**Task directions:**
Please reproduce all the records exactly while leaving out their pictures.

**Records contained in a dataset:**
# # # #
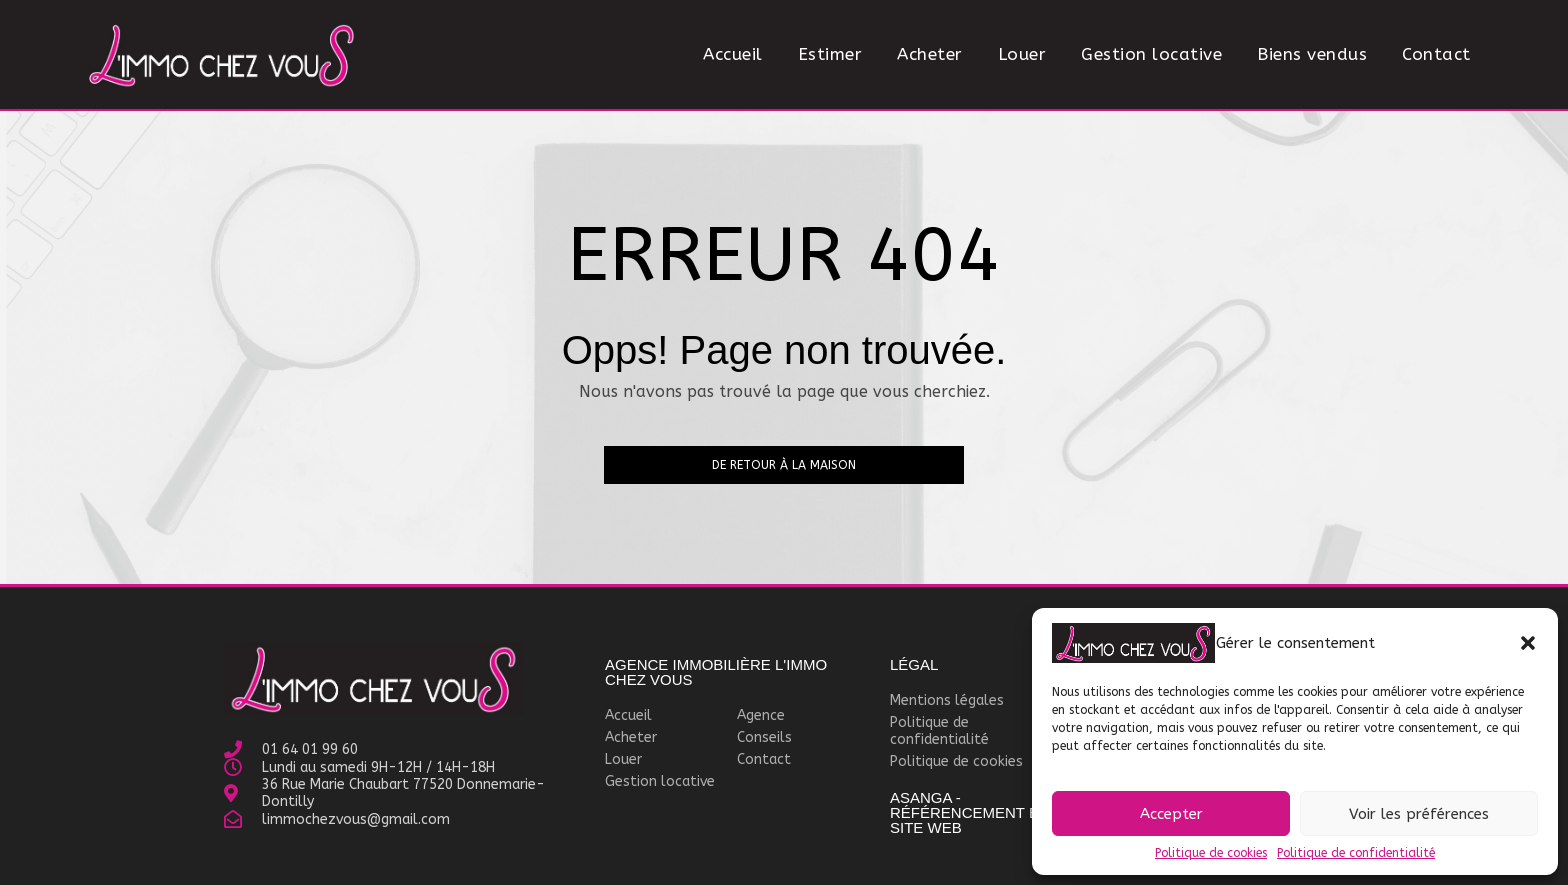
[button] (1528, 643)
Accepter (1171, 814)
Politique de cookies (1211, 853)
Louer (1022, 54)
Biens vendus (1312, 54)
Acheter (930, 54)
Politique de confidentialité (1356, 853)
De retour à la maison (784, 465)
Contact (1436, 54)
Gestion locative (1151, 54)
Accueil (733, 54)
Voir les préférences (1419, 814)
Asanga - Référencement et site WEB (969, 812)
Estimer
# # # #
**Exercise response:**
[button] (1528, 643)
Accepter (1171, 814)
Politique de cookies (1211, 853)
Louer (1022, 54)
Biens vendus (1312, 54)
Acheter (930, 54)
Politique de confidentialité (1356, 853)
De retour à la maison (784, 465)
Contact (1436, 54)
Gestion locative (1151, 54)
Accueil (733, 54)
Voir les préférences (1419, 814)
Asanga - Référencement et site WEB (969, 812)
Estimer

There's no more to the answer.